Özgürlük Hareketi için öz savunma asli kurucu unsurdur. Öz savunma, gül teorisi ismi ile teorize edilirken gülün bir canlı olarak kendini var etmesi için koruması gerekliliğine dem vurur. Bireyin, toplumun veya en geniş anlamı ile canlının ontolojik varlığı yaşam içinde onu yaşatan kurucu norm olarak direnişi olmazsa olmazdır. Bu açıdan hele ki sömürgeci ülkeler ve onların parçası olduğu emperyalist-kapitalist sisteme karşı Kürt halkının kendisini var etmesi için sürekli olarak direnmesi gerekir. Direnmesinin yolu da öz savunmadan geçer. Bunun dışında bir yol mümkün değildir. Zira başta ifade ettiğimiz gibi demokratik devletler bile şiddet tekelini kullanarak toplum üzerinde hegemonya kurar. Bu şiddet tekelini kırmanın tek yolu öz savunmadır.
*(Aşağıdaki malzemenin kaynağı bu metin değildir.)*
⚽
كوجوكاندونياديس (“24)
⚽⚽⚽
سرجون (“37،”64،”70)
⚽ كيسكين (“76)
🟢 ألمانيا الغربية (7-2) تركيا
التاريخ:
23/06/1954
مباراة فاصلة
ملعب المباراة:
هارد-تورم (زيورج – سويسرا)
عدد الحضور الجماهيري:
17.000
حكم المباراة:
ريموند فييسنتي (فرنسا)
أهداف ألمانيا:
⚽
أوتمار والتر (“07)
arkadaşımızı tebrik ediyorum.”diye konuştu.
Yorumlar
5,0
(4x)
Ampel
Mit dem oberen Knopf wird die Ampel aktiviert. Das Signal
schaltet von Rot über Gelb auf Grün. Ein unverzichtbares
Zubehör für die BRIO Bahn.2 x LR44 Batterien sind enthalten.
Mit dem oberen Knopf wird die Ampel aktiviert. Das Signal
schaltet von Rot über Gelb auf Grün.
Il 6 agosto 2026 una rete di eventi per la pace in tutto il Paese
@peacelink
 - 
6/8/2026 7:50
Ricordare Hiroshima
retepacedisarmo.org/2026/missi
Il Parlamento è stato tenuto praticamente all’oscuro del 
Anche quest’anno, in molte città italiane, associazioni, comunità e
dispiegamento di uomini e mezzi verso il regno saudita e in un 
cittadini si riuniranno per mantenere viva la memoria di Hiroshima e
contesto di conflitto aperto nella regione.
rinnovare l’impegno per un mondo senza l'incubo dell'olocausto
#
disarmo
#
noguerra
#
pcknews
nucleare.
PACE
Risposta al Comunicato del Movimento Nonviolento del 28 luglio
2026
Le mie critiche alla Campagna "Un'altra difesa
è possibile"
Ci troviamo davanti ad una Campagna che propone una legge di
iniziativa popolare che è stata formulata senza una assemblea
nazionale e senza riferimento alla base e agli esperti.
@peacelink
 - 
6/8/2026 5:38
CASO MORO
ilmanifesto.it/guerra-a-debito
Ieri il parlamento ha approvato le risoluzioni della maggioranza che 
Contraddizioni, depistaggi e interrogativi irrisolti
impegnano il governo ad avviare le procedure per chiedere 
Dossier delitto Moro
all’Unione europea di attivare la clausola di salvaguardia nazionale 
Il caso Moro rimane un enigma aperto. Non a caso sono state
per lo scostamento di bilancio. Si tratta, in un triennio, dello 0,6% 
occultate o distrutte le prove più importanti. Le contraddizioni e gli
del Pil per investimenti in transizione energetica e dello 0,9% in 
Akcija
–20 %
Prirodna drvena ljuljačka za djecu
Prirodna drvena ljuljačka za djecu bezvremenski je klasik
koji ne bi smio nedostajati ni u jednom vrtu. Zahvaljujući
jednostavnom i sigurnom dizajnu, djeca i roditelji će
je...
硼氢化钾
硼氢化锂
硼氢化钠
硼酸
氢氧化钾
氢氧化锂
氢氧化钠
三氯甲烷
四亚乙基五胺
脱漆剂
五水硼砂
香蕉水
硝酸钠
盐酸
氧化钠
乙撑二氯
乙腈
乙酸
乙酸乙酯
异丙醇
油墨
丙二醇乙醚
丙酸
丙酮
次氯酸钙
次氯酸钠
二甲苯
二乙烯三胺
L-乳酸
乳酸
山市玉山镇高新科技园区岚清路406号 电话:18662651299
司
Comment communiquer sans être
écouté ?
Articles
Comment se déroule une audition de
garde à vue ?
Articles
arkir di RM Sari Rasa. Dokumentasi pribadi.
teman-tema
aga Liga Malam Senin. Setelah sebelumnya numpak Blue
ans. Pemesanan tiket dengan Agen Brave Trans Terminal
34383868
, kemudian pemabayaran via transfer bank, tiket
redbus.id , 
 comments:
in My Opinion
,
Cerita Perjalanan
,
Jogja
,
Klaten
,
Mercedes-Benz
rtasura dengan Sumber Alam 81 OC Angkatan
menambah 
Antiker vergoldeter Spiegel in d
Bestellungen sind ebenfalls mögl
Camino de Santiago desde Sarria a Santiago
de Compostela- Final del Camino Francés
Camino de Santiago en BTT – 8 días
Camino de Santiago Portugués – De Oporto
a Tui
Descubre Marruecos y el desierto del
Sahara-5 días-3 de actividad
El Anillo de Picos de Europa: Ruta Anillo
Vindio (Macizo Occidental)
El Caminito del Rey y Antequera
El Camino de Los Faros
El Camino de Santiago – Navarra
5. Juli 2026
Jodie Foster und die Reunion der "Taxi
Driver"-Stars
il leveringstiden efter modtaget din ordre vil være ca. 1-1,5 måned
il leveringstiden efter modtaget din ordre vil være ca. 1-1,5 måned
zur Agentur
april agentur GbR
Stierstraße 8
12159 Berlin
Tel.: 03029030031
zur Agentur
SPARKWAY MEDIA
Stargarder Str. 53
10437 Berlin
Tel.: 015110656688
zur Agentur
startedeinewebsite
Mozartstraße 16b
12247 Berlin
Elbette kendi varlığını direniş ile kurarken ‘kendini bil’menin de yolu açılacaktır. Direniş yeni bir söz kurmanın da olanaklarını yaratacaktır.

Güncel olarak solun sistemiçi pozisyonuna müdahale eden tek yapı Özgürlük Hareketi’dir. Devlete karşı öz savunma birliklerini de oluşturuyor, devletin uzağında alternatif bir sistem de inşa ediyor. Sözün anlamını ahlaki politik toplum içerisinde var ederken Kurdistan ve ötesinde öz savunma birimleri ile zorun rolünü tahsis ediyor. Bu durum en temelde teori ve pratiğin birliğinin başka bir düzeyde teşekkülüdür. Özgürlük Hareketi tekil olarak bir militanın tasviri olacak şekilde “bir elde kitap, bir elde silah” anlayışının kurumsal adresidir. Söz ve zoru birbirinden kopmaz diyalektik bağlarla iç içe geçirmiştir. Bu da zaferlerinin temelini oluşturan olgulardan bir tanesidir.

Özgürlük Hareketi’nin samimi bir devrimci dostu olan Orhan Yılmazkaya’nın bir yazısında belirttiği gibi “PKK yaşamında, Öcalan’ın çözümlemeleri ve onun anlaşılamamaktan şikâyet ettiği tarzda yaşanan teori ve pratik, her iki boyutuyla da dinamik bir şekilde toplumun ve mücadelenin massetme gücüne göre yalınlaşarak içkinleşmekte ve Kürt Özgürlük Hareketi zemininde kelimenin tam anlamıyla kolektif bir praksise dönüşmektedir.”